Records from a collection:
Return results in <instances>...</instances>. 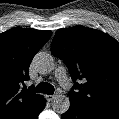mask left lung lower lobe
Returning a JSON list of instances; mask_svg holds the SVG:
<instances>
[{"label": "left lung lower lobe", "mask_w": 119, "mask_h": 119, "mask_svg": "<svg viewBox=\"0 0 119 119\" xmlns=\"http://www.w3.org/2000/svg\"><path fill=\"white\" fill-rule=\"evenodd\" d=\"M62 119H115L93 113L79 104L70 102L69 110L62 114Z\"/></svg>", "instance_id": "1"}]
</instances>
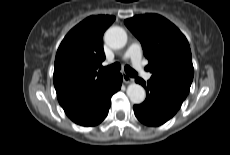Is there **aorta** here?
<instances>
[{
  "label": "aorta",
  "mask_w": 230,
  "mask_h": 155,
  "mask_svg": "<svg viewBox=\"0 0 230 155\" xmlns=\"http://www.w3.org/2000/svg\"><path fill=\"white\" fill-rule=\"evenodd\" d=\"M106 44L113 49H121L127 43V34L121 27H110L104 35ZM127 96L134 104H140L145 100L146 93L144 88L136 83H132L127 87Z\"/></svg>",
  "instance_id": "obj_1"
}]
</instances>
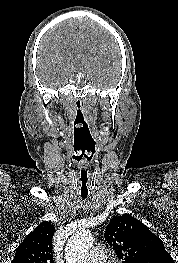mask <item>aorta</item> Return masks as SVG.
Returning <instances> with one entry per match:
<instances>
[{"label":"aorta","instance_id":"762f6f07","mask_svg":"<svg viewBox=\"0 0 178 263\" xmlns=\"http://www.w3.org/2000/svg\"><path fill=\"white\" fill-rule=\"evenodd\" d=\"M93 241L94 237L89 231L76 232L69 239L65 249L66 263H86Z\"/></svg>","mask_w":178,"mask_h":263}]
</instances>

● **ACTIVITY**
Starting at the line that contains "mask <item>aorta</item> Return masks as SVG.", write out every line through the final line of the entries, word for word; skip any pictures.

● **SOLUTION FOR THIS TASK**
mask <item>aorta</item> Return masks as SVG.
Returning <instances> with one entry per match:
<instances>
[{"label":"aorta","instance_id":"762f6f07","mask_svg":"<svg viewBox=\"0 0 178 263\" xmlns=\"http://www.w3.org/2000/svg\"><path fill=\"white\" fill-rule=\"evenodd\" d=\"M93 241L94 237L89 231L76 232L69 239L65 249L66 263H86Z\"/></svg>","mask_w":178,"mask_h":263}]
</instances>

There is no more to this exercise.